From your experience, do the folks in the Cornell Engineering Career Center try hard to help individual undergrad students get paid summer jobs, co-ops, and future real jobs? Do they practice interviews with kids, improve their resumes, and work with them one on one to find job placements? Do they help find international summer study or work abroad opportunities for the engineers too?
With over 3,000 undergrad engineers at Cornell, I am just concerned that the Career Center employees may not have a lot of time for personal attention? My son is quiet and introverted. I’m worried how he will do in interviews and get a job. He will be a freshman engineer this fall.
We did like a Career Center manager we met on campus one day, but does the need for career counseling exceed the supply of experienced counselors. Does the same office serve the graduate students as well?
Your son will need to proactively seek out services he needs. Both of my kids got their summer internships and jobs through Cornell career center postings. Cornell has strong alumni network, and the career center is helpful in general, but they are not going to help a student find a job. He is going to have to do it on his own.
Cornell is a big red machine, everything is there, but one needs to proactively figure out where everything is to get the most out of it.
Almost all of my kids’ friends from Cornell had a job upon graduation, especially engineer students.
@oldfort That is kind of the answer I was expecting…I guess I was hoping for a slightly different answer.
Am worried about the “proactive” part and the interviews. Maybe he will make a few friends who are more proactive about getting help at the Career Center and he will follow by example. He is 100% self-motivated academically, but I haven’t seen him be assertive about getting jobs and taking leadership roles in outside activities. His shyness holds him back a little, I think. Making close friends may be a problem, but hopefully being surrounded by lots of engineer types will help him find his niche.
Part of why I was OK with Cornell for him was that I knew he would be have peers who might be good role models and set the bar high for him. But, $70K a year will be somewhat wasted if he doesn’t get internships and a job at the end…
Thanks for your honest assessment.
By the way, I wonder if there are any fraternities that might take introverted engineers? That would be a good growing experience for him, but I know he won’t pursue it unless a friend happened to push him to rush.
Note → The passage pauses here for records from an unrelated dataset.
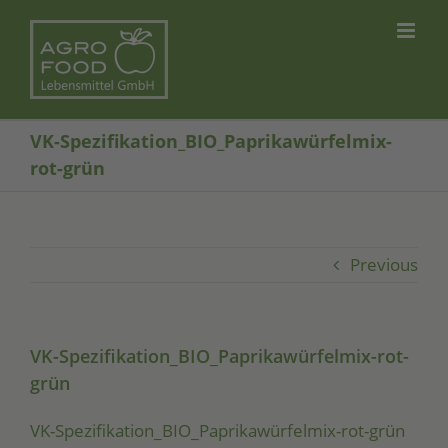
Skip
to
content
VK-Spezifikation_BIO_Paprikawürfelmix-
rot-grün
Previous
VK-Spezifikation_BIO_Paprikawürfelmix-rot-
grün
VK-Spe­zi­fi­ka­ti­on_­BIO­_­Pa­pri­ka­wür­fel­mix-rot-grün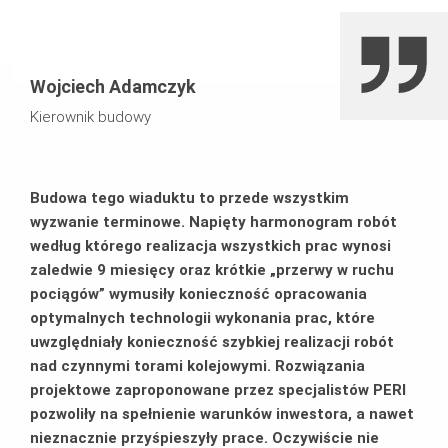
Wojciech Adamczyk
Kierownik budowy
Budowa tego wiaduktu to przede wszystkim
wyzwanie terminowe. Napięty harmonogram robót
według którego realizacja wszystkich prac wynosi
zaledwie 9 miesięcy oraz krótkie „przerwy w ruchu
pociągów” wymusiły konieczność opracowania
optymalnych technologii wykonania prac, które
uwzględniały konieczność szybkiej realizacji robót
nad czynnymi torami kolejowymi. Rozwiązania
projektowe zaproponowane przez specjalistów PERI
pozwoliły na spełnienie warunków inwestora, a nawet
nieznacznie przyśpieszyły prace. Oczywiście nie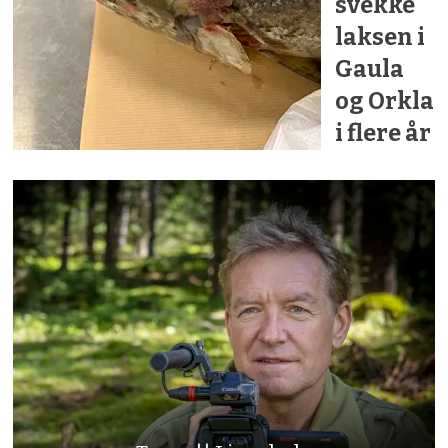
svekke
laksen i
Gaula
og Orkla
i flere år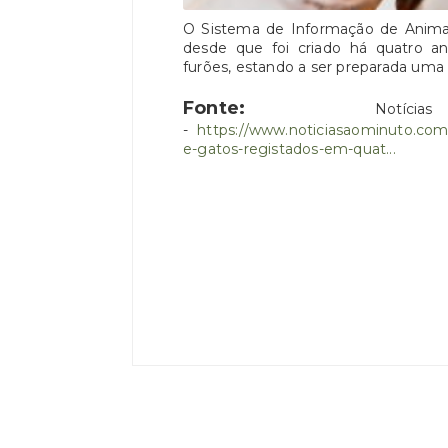
O Sistema de Informação de Animai
desde que foi criado há quatro an
furões, estando a ser preparada uma
Fonte:
Notícia
-
https://www.noticiasaominuto.com
e-gatos-registados-em-quat...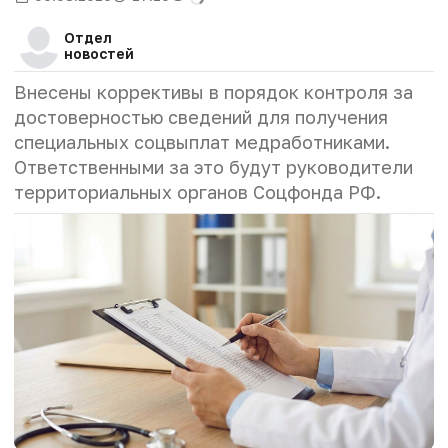
Отдел
новостей
Внесены коррективы в порядок контроля за
достоверностью сведений для получения
специальных соцвыплат медработниками.
Ответственными за это будут руководители
территориальных органов Соцфонда РФ.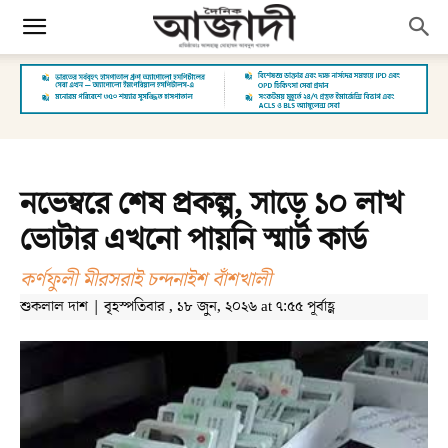
নভেম্বরে শেষ প্রকল্প, সাড়ে ১০ লাখ
ভোটার এখনো পায়নি স্মার্ট কার্ড
কর্ণফুলী মীরসরাই চন্দনাইশ বাঁশখালী
শুকলাল দাশ | বৃহস্পতিবার , ১৮ জুন, ২০২৬ at ৭:৫৫ পূর্বাহ্ণ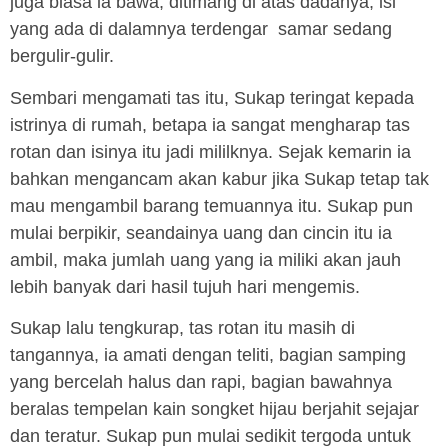
juga biasa ia bawa, ditimang di atas dadanya, isi
yang ada di dalamnya terdengar samar sedang
bergulir-gulir.
Sembari mengamati tas itu, Sukap teringat kepada
istrinya di rumah, betapa ia sangat mengharap tas
rotan dan isinya itu jadi mililknya. Sejak kemarin ia
bahkan mengancam akan kabur jika Sukap tetap tak
mau mengambil barang temuannya itu. Sukap pun
mulai berpikir, seandainya uang dan cincin itu ia
ambil, maka jumlah uang yang ia miliki akan jauh
lebih banyak dari hasil tujuh hari mengemis.
Sukap lalu tengkurap, tas rotan itu masih di
tangannya, ia amati dengan teliti, bagian samping
yang bercelah halus dan rapi, bagian bawahnya
beralas tempelan kain songket hijau berjahit sejajar
dan teratur. Sukap pun mulai sedikit tergoda untuk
This maybe a bit helicoptering…If you are afraid your kid may not be as proactive as he needs to be, you can get access to Cornell’s career center website to find out when there are job fairs, and what jobs are available for him to apply. My older kid was going into a very competitive field. I helped her quite a bit with her job search process initially.
Cornell’s career center has a fairly strict guideline on using their services, for both employers and students. Your son should be familiar with it or he may be banned from using it. https://www.career.cornell.edu/students/jobs/recruiting/upload/StudPolicies15-16.pdf
One thing I want to point out is that a lot of current students and alumni recommend their friends for jobs at their company. CS/engineers are in high demand from Cornell. As an example, a student is doing an internship at a company, he/she is graduating to take on a permanent job, the manager may ask if he/she knew of anyone from school that may want the internship next year.